FSI stands for Floor Space Index, also sometimes referred to as Free Space Index and Floor Area Ratio. It simply indicates the ratio between the area of building floor to the area of the plot / property on which it is constructed. One can predict the maximum permissible floor area on which construction can take place in a particular property with the knowledge of its FSI. It also helps to determine the number of floors a building can have. FSI is not the same in every place. It is set by the government or authorities of the specific place, and hence varies from one region to the other.

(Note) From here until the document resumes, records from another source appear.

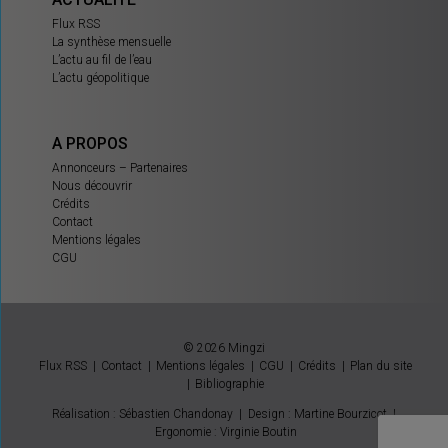
Flux RSS
La synthèse mensuelle
L’actu au fil de l’eau
L’actu géopolitique
A PROPOS
Annonceurs – Partenaires
Nous découvrir
Crédits
Contact
Mentions légales
CGU
© 2026 Mingzi
Flux RSS
Contact
Mentions légales
CGU
Crédits
Plan du site
Bibliographie
Réalisation : Sébastien Chandonay
|
Design : Martine Bourzicot
|
Ergonomie : Virginie Boutin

One can easily determine the total built-up area with a simple calculation. If the total plot area is 1000 square metres; and the Floor Space Index (FSI) is 1, the total area on which construction can take place is 1000 square metres. The FSI keeps changing with time and place. Hence, it is not static like the other variables. There are many factors that determine the FSI of a specific place. Some of the major ones include location of the property, its size, the type of building that is to be constructed, the amenities that are to facilitate the building and so on. The FSI of a plot located in an already developed city would vary from that in a developing city, such as Bengaluru and Hyderabad.
Floor Space Index indicates the market value and demand of a property. FSI is regulated by authorities as per the need for development in the particular area and the price of the land. Mostly local government bodies determine the FSI of the area it is responsible for. This is however, not a fixed criteria. If any developer wants to go over the fixed FSI limit, they can seek permission by the authorities. In that case they have to pay an additional fee. This scenario of extending the referred FSI with the payment of additional fees is known as Premium FSI.
Indian cities with the highest FSI include Ahmedabad, Bengaluru, Delhi, Gurgaon, Hyderabad, Mumbai, Noida and Pune. The reason behind this is the enormous demand of property in these cities. Good infrastructure, presence of employment hubs, well-established connectivity and so many other criterias come into play here. Property is a big-time investment and a lifelong asset. Only adequate knowledge can favour a good investment. FSI will always be an essential component of property planning and buying. It is hence a necessity for us all to be aware of this small yet important piece of detail.